* TO DO:
From the entries below, copy every line that holds the word "Restaurace".

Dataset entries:
----
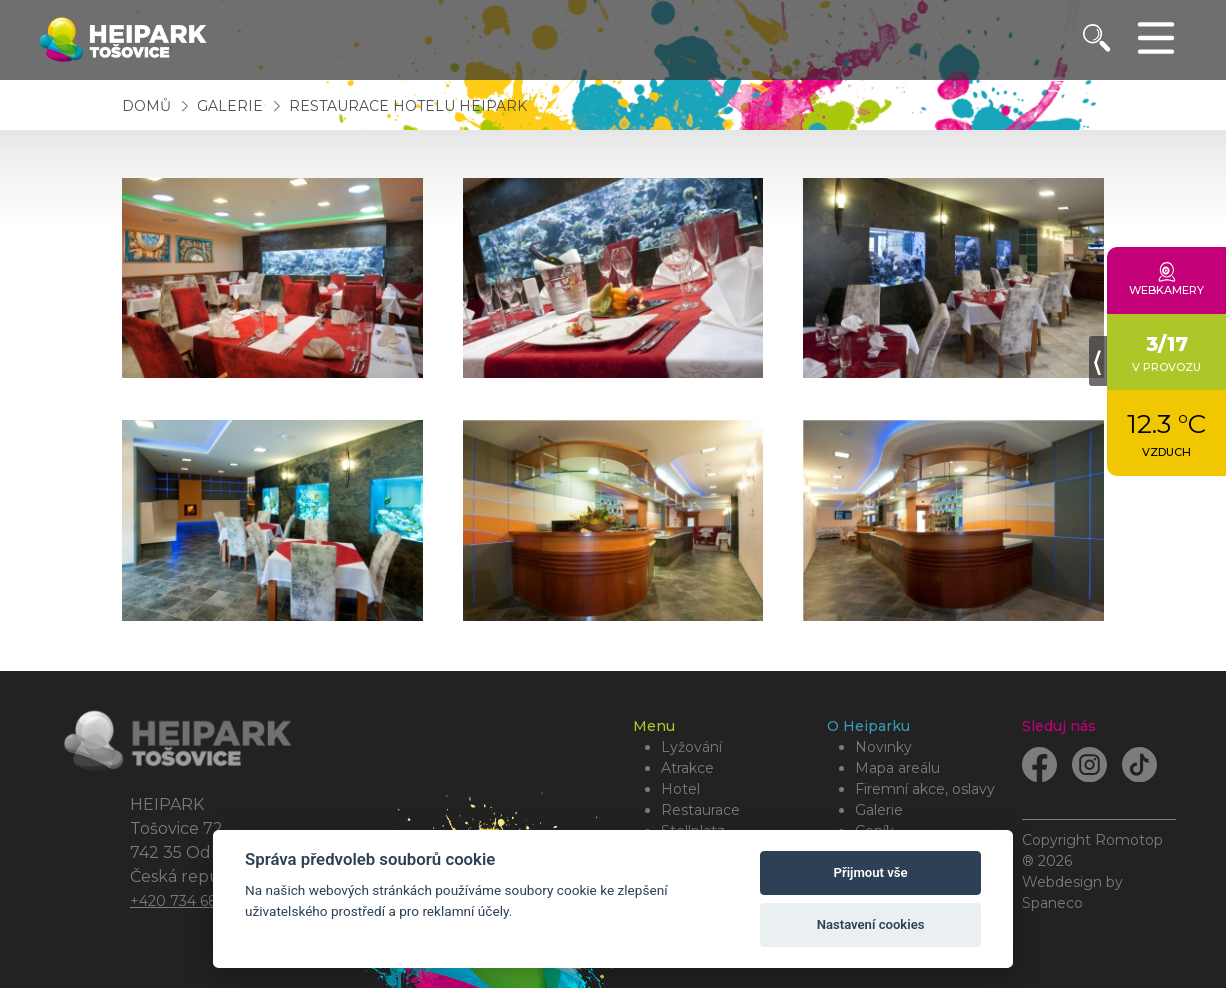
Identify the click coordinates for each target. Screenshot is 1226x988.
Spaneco (1052, 903)
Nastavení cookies (871, 924)
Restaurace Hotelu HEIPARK (408, 106)
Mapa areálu (897, 768)
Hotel (680, 789)
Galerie (232, 106)
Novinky (883, 747)
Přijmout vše (871, 872)
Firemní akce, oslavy (925, 789)
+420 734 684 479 (193, 901)
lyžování (691, 747)
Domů (146, 106)
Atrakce (687, 768)
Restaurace (700, 810)
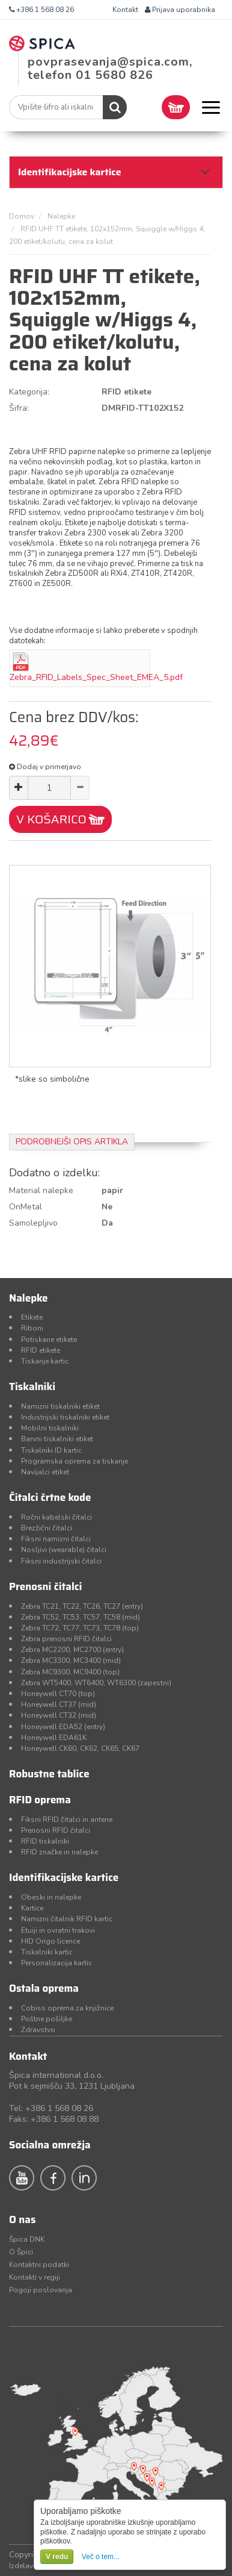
----
* PROBLEM SOLUTION:
Restaurace Hotelu HEIPARK (408, 106)
Restaurace (700, 810)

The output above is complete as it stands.